Decline of liberalism: Do we live in a post-liberal world? Many thinkers, left and right, argue that it’s time to give up the trappings of liberalism and replace it with something more effective. In the closing essay for The Harper Review’s inaugural issue, Niko Malhotra argues that liberalism admittedly erodes one of the essential characteristics of human life: what he dubs “unchosen obligations,” the responsibilities we have that are meaningful and fulfilling precisely because they’re involuntary. But Malhotra cautions against a wholesale rejection of liberalism, advocating instead to protect these unchosen obligations within a prosperous and free liberal democracy. Read Malhotra’s essay now in The Harper Review.
Our empty promises: Almost a month after the initial train derailment in East Palestine, Ohio, the national press and politicians have started giving this disaster the attention it deserves. Unfortunately, David Graham writes for The Atlantic, the response has been divided along partisan lines. Democrats, Graham claims, have difficulty providing anything but technocratic policy lectures, while Republicans pay lip service to the issue in public but exacerbate it in private. Ultimately, no politicians have offered anything to those affected by the train derailment beyond empty promises—those, too, have only been offered due to the attention this story has gained through grassroots efforts. What happens when interest dries up? Residents of East Palestine may soon face that reality.
Techno-pessimism: After controversies in Silicon Valley involving Twitter’s Elon Musk and FTX’s Sam Bankman-Fried, “startup founders have begun to look more like frauds than philosopher kings,” the editors of The Drift write. For the politics and culture magazine’s ninth issue, eleven writers, some of whom have worked in the tech industry, tackle the topic of Big Tech’s future. The editors note that over 150,000 tech workers lost their jobs in 2022 alone and stocks have plunged. What are we to make of the downturn in the public perception of Big Tech that has come as a result? David Ethan Jones-Krause, an organizer with the Alphabet Workers Union; Sophie Haigney, an editor at The Paris Review; and more weigh in.
Burn, baby, burn: Who’s afraid of J.K. Rowling? Plenty of people, according to a new podcast from Bari Weiss’s The Free Press. In the second episode of The Witch Trials of J.K. Rowling (controversial for its title alone), activist and former member of the Westboro Baptist Church Megan Phelps-Roper interviews the Potter author on the series’s explosive popularity in the nineties. And explosive it was, given that one Harry Potter book signing received a bomb threat from far-right Christians attempting to protect American children from witchcraft. Asked about the decade fraught with religious fundamentalism, book bannings, the rising twenty-four-hour news cycle, and the violence of Columbine, Rowling expresses a John Stuart Mill–inspired dedication to free speech: “[book] burning is the last resort of people who cannot argue.”
I solemly swear: In early January, news of congressman Robert Garcia swearing into office on a first-edition 1939 copy of “Superman No. 1” flew under the radar, as did an essay by Rabbi Daniel Feldman musing on the significance of Garcia’s choice.

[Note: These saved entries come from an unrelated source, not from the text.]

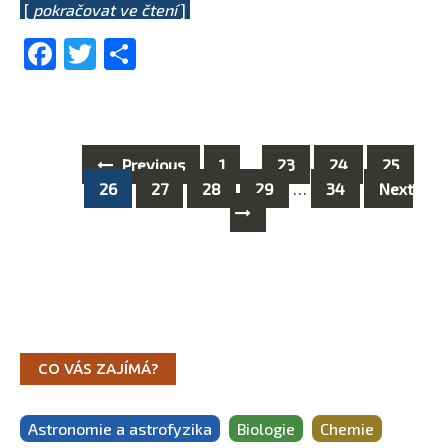
[
pokračovat ve čtení
]
Facebook
Twitter
Share
Previous
1
…
23
24
25
Posts
26
27
28
29
…
34
Next
navigation
CO VÁS ZAJÍMÁ?
Astronomie a astrofyzika
Biologie
Chemie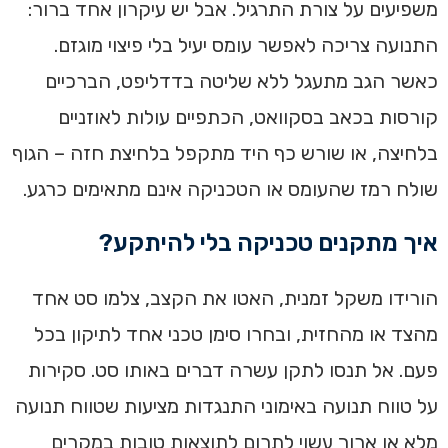
משפיעים על צורת התרגיל. אבל יש עיקרון אחד ברור:
התנועה צריכה לאפשר עומס יעיל בלי פיצוי מוגזם.
כאשר הגב מתעגל ללא שליטה בדדליפט, הברכיים
קורסות בכאב בסקוואט, הכתפיים עולות לאוזניים
בלחיצה, או שורש כף היד מתקפל בלחיצת חזה – הגוף
שולח רמז שהעומס או הטכניקה אינם מתאימים כרגע.
איך מתקנים טכניקה בלי להיתקע?
הורידו משקל זמנית, האטו את הקצב, צלמו סט אחד
מהצד או מהחזית, ובחרו סימן טכני אחד לתיקון בכל
פעם. אל תנסו לתקן עשרה דברים באותו סט. סקירות
על טווח תנועה באימוני התנגדות מציעות שטווח תנועה
מלא או ארוך עשוי לתרום לתוצאות טובות במקרים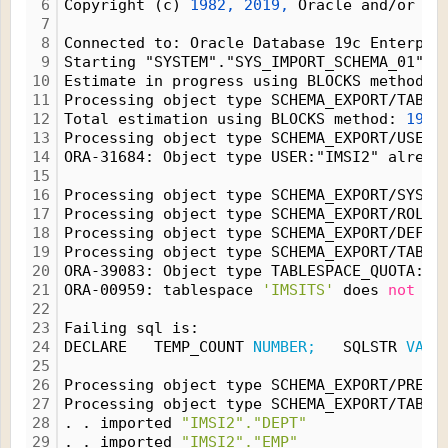
6
Copyright (c) 
1982,
2019,
 Oracle and/or it
7
8
Connected to: Oracle Database 19c Enterpri
9
Starting "SYSTEM"."SYS_IMPORT_SCHEMA_01": 
10
Estimate in progress using BLOCKS method..
11
Processing object type SCHEMA_EXPORT/TABLE
12
Total estimation using BLOCKS method: 
192
 
13
Processing object type SCHEMA_EXPORT/USER
14
ORA-31684: Object type USER:"IMSI2" alread
15
16
Processing object type SCHEMA_EXPORT/SYSTE
17
Processing object type SCHEMA_EXPORT/ROLE_
18
Processing object type SCHEMA_EXPORT/DEFAU
19
Processing object type SCHEMA_EXPORT/TABLE
20
ORA-39083: Object type TABLESPACE_QUOTA:"I
21
ORA-00959: tablespace 
'IMSITS'
 does 
not
 ex
22
23
Failing sql is:
24
DECLARE   TEMP_COUNT 
NUMBER;
   SQLSTR 
VARC
25
26
Processing object type SCHEMA_EXPORT/PRE_S
27
Processing object type SCHEMA_EXPORT/TABLE
28
. . imported 
"IMSI2"."DEPT"
29
. . imported 
"IMSI2"."EMP"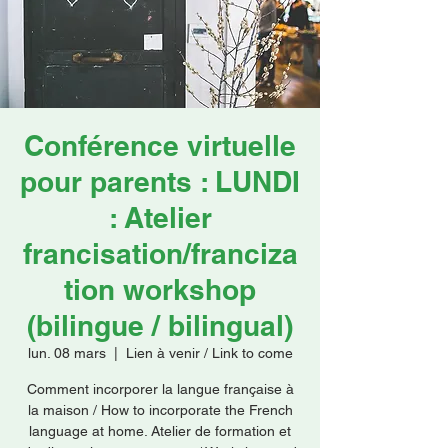
Faire un don
Conférence virtuelle
pour parents : LUNDI
: Atelier
francisation/franciza
tion workshop
(bilingue / bilingual)
lun. 08 mars
  |  
Lien à venir / Link to come
Comment incorporer la langue française à
la maison / How to incorporate the French
language at home. Atelier de formation et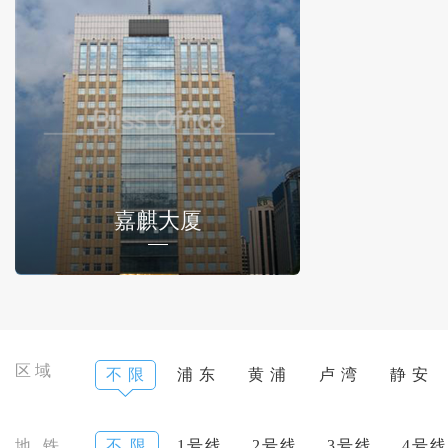
嘉麒大厦
区域
不 限
浦 东
黄 浦
卢 湾
静 安
地 铁
不 限
1号线
2号线
3号线
4号线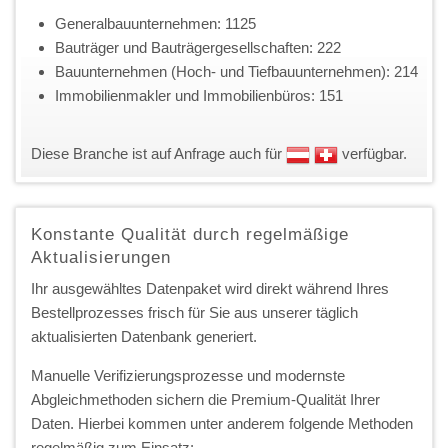
Generalbauunternehmen: 1125
Bauträger und Bauträgergesellschaften: 222
Bauunternehmen (Hoch- und Tiefbauunternehmen): 214
Immobilienmakler und Immobilienbüros: 151
Diese Branche ist auf Anfrage auch für
verfügbar.
Konstante Qualität durch regelmäßige
Aktualisierungen
Ihr ausgewähltes Datenpaket wird direkt während Ihres
Bestellprozesses frisch für Sie aus unserer täglich
aktualisierten Datenbank generiert.
Manuelle Verifizierungsprozesse und modernste
Abgleichmethoden sichern die Premium-Qualität Ihrer
Daten. Hierbei kommen unter anderem folgende Methoden
regelmäßig zum Einsatz: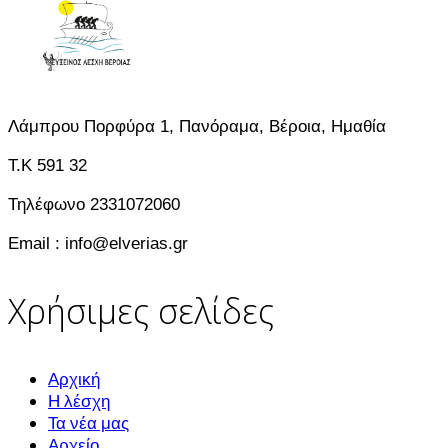
Λάμπρου Πορφύρα 1, Πανόραμα, Βέροια, Ημαθία
T.K 591 32
Τηλέφωνο 2331072060
Email : info@elverias.gr
Χρήσιμες σελίδες
Αρχική
Η λέσχη
Τα νέα μας
Αρχείο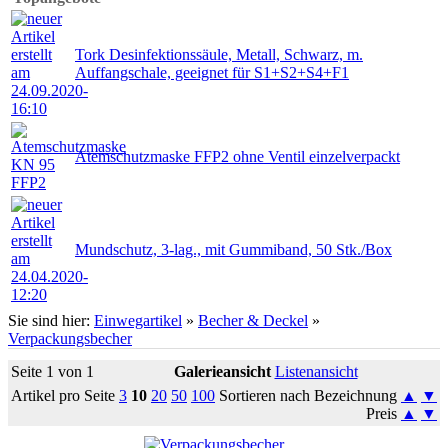
Tork Desinfektionssäule, Metall, Schwarz, m.
Auffangschale, geeignet für S1+S2+S4+F1
Atemschutzmaske FFP2 ohne Ventil einzelverpackt
Mundschutz, 3-lag., mit Gummiband, 50 Stk./Box
Sie sind hier:
Einwegartikel
»
Becher & Deckel
»
Verpackungsbecher
Seite 1 von 1
Galerieansicht
Listenansicht
Artikel pro Seite
3
10
20
50
100
Sortieren nach Bezeichnung
▲
▼
Preis
▲
▼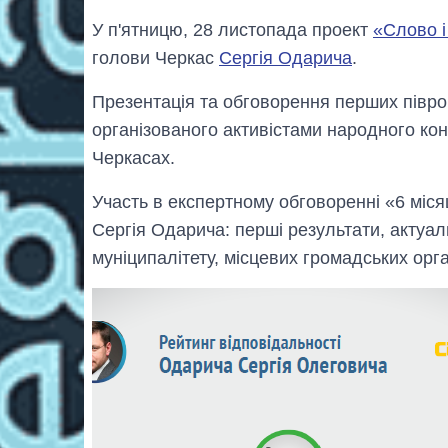
У п'ятницю, 28 листопада проект
«Слово і
голови Черкас
Сергія Одарича
.
Презентація та обговорення перших півро
організованого активістами народного кон
Черкасах.
Участь в експертному обговоренні «6 міс
Сергія Одарича: перші результати, актуа
муніципалітету, місцевих громадських орга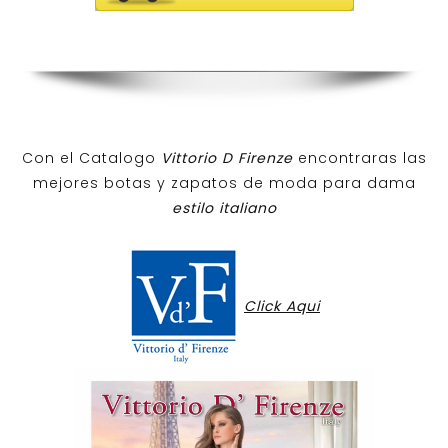
Con el Catalogo
Vittorio D Firenze
encontraras las
mejores botas y zapatos de moda para dama
estilo italiano
Click Aqui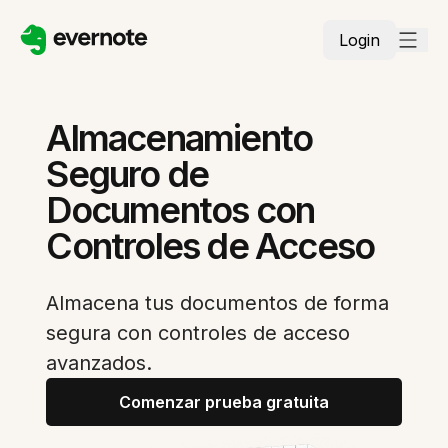
Login
Almacenamiento
Seguro de
Documentos con
Controles de Acceso
Almacena tus documentos de forma
segura con controles de acceso
avanzados.
Comenzar prueba gratuita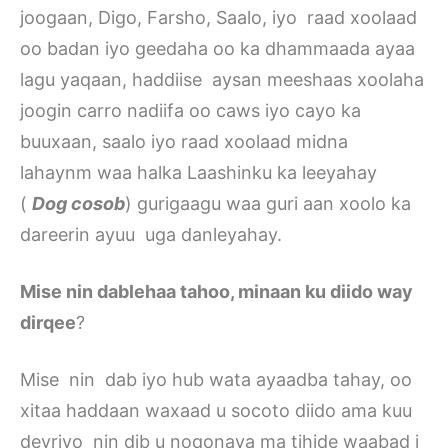
joogaan, Digo, Farsho, Saalo, iyo raad xoolaad
oo badan iyo geedaha oo ka dhammaada ayaa
lagu yaqaan, haddiise aysan meeshaas xoolaha
joogin carro nadiifa oo caws iyo cayo ka
buuxaan, saalo iyo raad xoolaad midna
lahaynm waa halka Laashinku ka leeyahay
(
Dog cosob
) gurigaagu waa guri aan xoolo ka
dareerin ayuu uga danleyahay.
Mise nin dablehaa tahoo, minaan ku diido way
dirqee
?
Mise nin dab iyo hub wata ayaadba tahay, oo
xitaa haddaan waxaad u socoto diido ama kuu
deyriyo nin dib u noqonaya ma tihide waabad i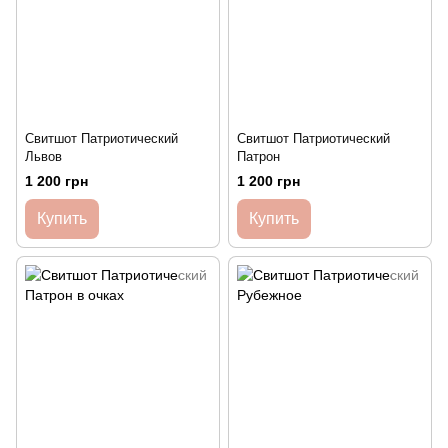
Свитшот Патриотический
Свитшот Патриотический
Львов
Патрон
1 200 грн
1 200 грн
Купить
Купить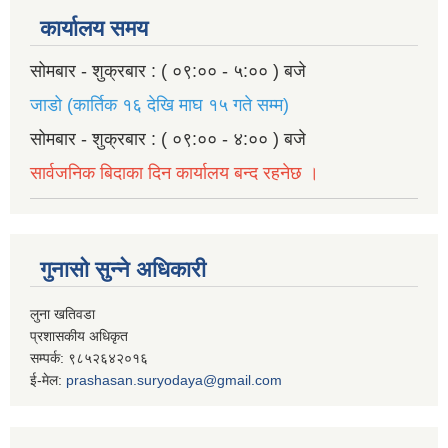
कार्यालय समय
सोमबार - शुक्रबार : ( ०९:०० - ५:०० ) बजे
जाडो (कार्तिक १६ देखि माघ १५ गते सम्म)
सोमबार - शुक्रबार : ( ०९:०० - ४:०० ) बजे
सार्वजनिक बिदाका दिन कार्यालय बन्द रहनेछ ।
गुनासो सुन्ने अधिकारी
लुना खतिवडा
प्रशासकीय अधिकृत
सम्पर्क: ९८५२६४२०१६
ई-मेल:
prashasan.suryodaya@gmail.com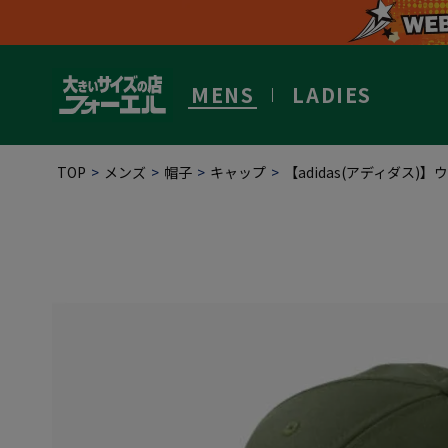
MENS
LADIES
TOP
メンズ
帽子
キャップ
【adidas(アディダ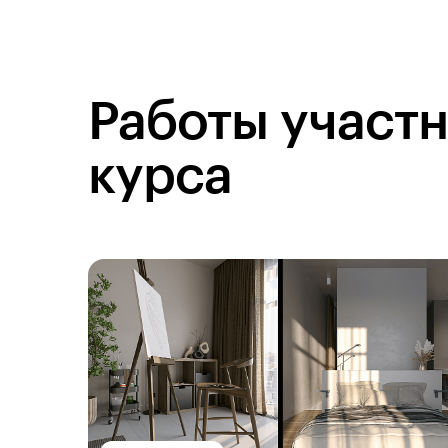
Работы участ
курса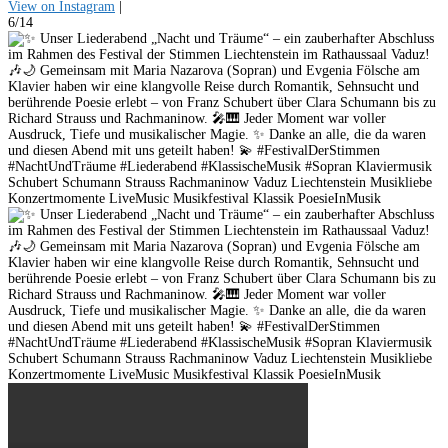
View on Instagram
|
6/14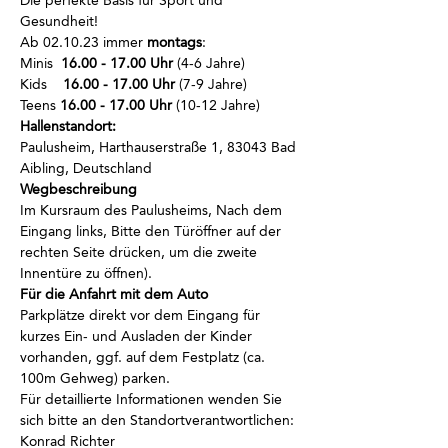
Die perfekte Basis für Sport und 
Gesundheit!
Ab 02.10.23 immer
 montags
:
Minis  
16.00 - 17.00 Uhr
 (4-6 Jahre)
Kids    
16.00 - 17.00 Uhr
 (7-9 Jahre)
Teens 
16.00 - 17.00 Uhr
 (10-12 Jahre)
Hallenstandort:
Paulusheim, Harthauserstraße 1, 83043 Bad 
Aibling, Deutschland
Wegbeschreibung
Im Kursraum des Paulusheims, Nach dem 
Eingang links, Bitte den Türöffner auf der 
rechten Seite drücken, um die zweite 
Innentüre zu öffnen).
Für die Anfahrt mit dem Auto
Parkplätze direkt vor dem Eingang für 
kurzes Ein- und Ausladen der Kinder 
vorhanden, ggf. auf dem Festplatz (ca. 
100m Gehweg) parken.
Für detaillierte Informationen wenden Sie 
sich bitte an den Standortverantwortlichen: 
Konrad Richter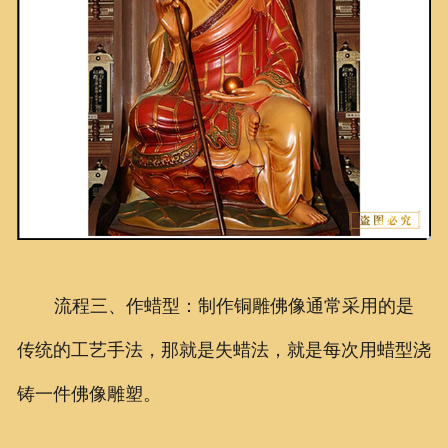
流程三、作蜡型：制作铜雕佛像通常采用的是
传统的工艺手法，那就是失蜡法，就是每次用蜡型浇
铸一件佛像雕塑。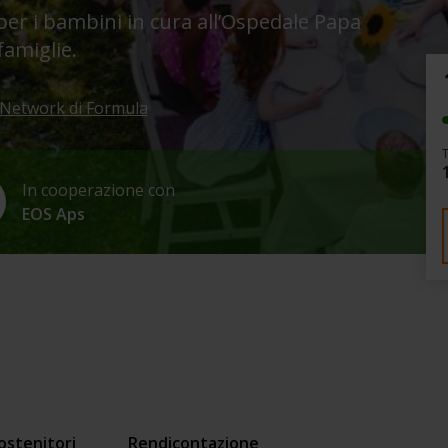
per i bambini in cura all’Ospedale Papa
famiglie.
Network di Formula
In cooperazione con
EOS Aps
ostenitori
Rendicontazione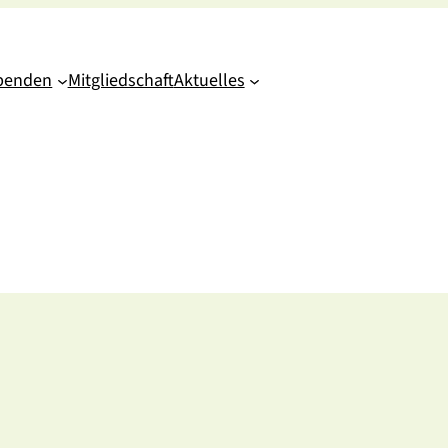
penden
Mitgliedschaft
Aktuelles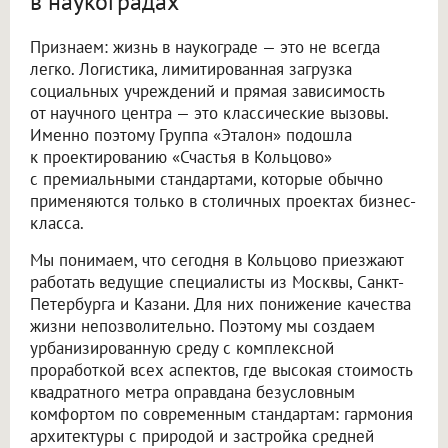
в наукоградах
Признаем: жизнь в наукограде — это не всегда
легко. Логистика, лимитированная загрузка
социальных учреждений и прямая зависимость
от научного центра — это классические вызовы.
Именно поэтому Группа «Эталон» подошла
к проектированию «Счастья в Кольцово»
с премиальными стандартами, которые обычно
применяются только в столичных проектах бизнес-
класса.
Мы понимаем, что сегодня в Кольцово приезжают
работать ведущие специалисты из Москвы, Санкт-
Петербурга и Казани. Для них понижение качества
жизни непозволительно. Поэтому мы создаем
урбанизированную среду с комплексной
проработкой всех аспектов, где высокая стоимость
квадратного метра оправдана безусловным
комфортом по современным стандартам: гармония
архитектуры с природой и застройка средней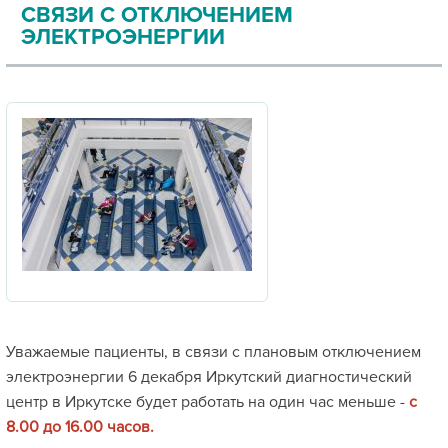
СВЯЗИ С ОТКЛЮЧЕНИЕМ
ЭЛЕКТРОЭНЕРГИИ
Уважаемые пациенты, в связи с плановым отключением
электроэнергии 6 декабря Иркутский диагностический
центр в Иркутске будет работать на один час меньше -
с
8.00 до 16.00 часов.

The essay, which appeared in Tablet, proves that The Harper Review is not the only publication considering the links between caped crusaders and common cultural values. Feldman argues that Superman embodies the power and importance of chinuch, a Hebrew word signifying moral education. Superman is not a weapon or symbol of power, but rather a testament to the importance of an honest upbringing and values-based education to proof the lucky and the strong against the strains of corruption—and it is exactly this sort of resilience in the face of moral corruption, Feldman suggests, that all congressmen could take to heart as they are sworn into office.